_Activity_
The material below holds a span beginning at the line with "This screenshot has width=1568, height=773." and ending at the line with "Task: Click on the Arsenal". Quote that span exactly, both ends included, and only that span.

_Data in this exercise_
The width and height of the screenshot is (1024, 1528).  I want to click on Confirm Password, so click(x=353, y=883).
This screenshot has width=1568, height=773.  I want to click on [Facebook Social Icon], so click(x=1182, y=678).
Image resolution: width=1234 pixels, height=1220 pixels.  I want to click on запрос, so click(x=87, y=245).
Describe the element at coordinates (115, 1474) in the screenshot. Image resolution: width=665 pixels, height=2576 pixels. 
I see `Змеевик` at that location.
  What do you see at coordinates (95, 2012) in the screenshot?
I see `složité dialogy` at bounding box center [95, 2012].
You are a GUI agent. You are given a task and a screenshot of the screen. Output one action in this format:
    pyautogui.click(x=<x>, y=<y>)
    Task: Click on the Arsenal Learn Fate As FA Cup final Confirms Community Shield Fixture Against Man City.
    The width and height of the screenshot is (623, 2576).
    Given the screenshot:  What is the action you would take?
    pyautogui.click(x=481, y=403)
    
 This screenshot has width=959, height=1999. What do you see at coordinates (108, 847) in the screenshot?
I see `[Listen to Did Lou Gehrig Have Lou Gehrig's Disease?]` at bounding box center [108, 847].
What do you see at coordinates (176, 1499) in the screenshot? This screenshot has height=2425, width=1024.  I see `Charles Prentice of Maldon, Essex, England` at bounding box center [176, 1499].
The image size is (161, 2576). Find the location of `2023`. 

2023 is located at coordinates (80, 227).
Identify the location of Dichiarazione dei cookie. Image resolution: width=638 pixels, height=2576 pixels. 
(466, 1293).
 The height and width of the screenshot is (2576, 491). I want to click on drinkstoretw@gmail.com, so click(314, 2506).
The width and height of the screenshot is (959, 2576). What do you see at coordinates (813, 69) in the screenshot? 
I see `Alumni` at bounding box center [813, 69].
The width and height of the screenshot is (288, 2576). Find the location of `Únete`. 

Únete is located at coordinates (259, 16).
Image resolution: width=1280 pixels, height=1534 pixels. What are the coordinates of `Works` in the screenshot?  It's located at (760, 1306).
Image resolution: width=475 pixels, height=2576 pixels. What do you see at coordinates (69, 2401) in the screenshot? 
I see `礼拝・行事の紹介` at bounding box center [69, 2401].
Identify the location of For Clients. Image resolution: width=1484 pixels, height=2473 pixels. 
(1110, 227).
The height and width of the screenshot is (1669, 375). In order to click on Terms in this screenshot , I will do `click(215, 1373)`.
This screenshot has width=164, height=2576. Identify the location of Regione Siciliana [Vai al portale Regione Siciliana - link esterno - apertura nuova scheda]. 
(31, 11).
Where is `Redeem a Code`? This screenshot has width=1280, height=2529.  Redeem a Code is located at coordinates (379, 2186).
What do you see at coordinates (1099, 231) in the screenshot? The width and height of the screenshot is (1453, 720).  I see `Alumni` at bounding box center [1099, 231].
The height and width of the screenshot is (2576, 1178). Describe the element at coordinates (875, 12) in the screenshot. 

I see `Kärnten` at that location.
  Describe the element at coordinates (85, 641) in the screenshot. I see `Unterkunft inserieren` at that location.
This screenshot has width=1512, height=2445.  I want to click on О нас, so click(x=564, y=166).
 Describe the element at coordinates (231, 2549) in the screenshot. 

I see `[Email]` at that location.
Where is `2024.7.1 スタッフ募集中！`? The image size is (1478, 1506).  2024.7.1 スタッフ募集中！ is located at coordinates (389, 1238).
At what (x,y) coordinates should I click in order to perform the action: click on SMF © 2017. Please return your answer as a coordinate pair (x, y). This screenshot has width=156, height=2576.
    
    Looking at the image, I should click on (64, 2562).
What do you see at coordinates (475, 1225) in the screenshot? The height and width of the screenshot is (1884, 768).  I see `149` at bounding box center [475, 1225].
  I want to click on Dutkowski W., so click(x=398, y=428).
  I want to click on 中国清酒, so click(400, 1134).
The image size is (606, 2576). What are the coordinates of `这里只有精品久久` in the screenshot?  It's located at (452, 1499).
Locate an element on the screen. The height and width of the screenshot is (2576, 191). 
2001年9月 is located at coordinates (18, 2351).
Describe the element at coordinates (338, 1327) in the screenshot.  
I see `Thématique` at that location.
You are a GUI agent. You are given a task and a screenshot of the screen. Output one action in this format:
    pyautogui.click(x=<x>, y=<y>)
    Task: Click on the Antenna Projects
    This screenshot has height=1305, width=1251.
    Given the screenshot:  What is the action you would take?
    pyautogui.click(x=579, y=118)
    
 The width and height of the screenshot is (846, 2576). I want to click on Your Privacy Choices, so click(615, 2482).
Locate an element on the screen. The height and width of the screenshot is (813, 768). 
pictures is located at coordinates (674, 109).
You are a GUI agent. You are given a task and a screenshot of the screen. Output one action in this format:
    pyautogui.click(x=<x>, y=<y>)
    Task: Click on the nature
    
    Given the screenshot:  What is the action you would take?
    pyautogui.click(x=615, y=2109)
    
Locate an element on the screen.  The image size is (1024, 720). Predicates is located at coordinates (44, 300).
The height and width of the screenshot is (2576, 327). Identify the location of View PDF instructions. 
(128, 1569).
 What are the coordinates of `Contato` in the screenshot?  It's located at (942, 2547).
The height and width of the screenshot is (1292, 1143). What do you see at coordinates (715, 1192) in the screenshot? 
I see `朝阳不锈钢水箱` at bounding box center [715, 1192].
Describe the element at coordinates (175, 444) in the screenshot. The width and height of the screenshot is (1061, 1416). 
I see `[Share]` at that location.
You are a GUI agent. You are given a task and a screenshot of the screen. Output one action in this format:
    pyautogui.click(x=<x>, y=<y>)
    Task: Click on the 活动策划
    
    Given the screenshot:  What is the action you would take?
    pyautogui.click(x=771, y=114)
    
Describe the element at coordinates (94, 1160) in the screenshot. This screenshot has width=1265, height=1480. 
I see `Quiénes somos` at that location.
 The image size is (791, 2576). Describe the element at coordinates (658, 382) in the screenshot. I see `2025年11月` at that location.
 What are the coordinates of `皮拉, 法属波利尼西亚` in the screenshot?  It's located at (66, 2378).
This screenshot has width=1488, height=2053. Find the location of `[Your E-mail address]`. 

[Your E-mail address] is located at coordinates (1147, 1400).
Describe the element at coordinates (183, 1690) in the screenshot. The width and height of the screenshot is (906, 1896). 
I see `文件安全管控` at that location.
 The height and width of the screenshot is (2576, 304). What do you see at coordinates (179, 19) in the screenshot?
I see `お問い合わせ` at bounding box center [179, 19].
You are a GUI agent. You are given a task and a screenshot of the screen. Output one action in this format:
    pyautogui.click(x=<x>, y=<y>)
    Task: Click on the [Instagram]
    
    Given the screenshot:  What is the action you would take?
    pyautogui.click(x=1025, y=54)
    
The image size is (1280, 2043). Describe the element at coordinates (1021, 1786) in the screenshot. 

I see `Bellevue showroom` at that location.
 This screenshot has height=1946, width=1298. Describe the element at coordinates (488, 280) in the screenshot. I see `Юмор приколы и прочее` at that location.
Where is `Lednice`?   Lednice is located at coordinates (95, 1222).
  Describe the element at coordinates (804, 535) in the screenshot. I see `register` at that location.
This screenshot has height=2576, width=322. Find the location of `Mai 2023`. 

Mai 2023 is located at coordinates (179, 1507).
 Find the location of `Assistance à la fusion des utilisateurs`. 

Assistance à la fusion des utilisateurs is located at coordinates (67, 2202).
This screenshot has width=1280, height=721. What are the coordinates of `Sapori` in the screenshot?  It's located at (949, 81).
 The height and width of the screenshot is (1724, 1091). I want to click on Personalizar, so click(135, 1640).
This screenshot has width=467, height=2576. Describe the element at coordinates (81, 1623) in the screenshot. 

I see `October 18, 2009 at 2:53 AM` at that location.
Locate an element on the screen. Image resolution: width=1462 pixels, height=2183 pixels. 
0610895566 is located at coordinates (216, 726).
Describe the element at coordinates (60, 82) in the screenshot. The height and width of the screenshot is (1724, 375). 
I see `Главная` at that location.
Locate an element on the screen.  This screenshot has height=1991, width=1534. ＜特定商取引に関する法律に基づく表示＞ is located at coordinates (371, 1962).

_Solution for this problem_
This screenshot has width=1568, height=773.  I want to click on [Facebook Social Icon], so click(x=1182, y=678).
Image resolution: width=1234 pixels, height=1220 pixels.  I want to click on запрос, so click(x=87, y=245).
Describe the element at coordinates (115, 1474) in the screenshot. Image resolution: width=665 pixels, height=2576 pixels. 
I see `Змеевик` at that location.
  What do you see at coordinates (95, 2012) in the screenshot?
I see `složité dialogy` at bounding box center [95, 2012].
You are a GUI agent. You are given a task and a screenshot of the screen. Output one action in this format:
    pyautogui.click(x=<x>, y=<y>)
    Task: Click on the Arsenal Learn Fate As FA Cup final Confirms Community Shield Fixture Against Man City.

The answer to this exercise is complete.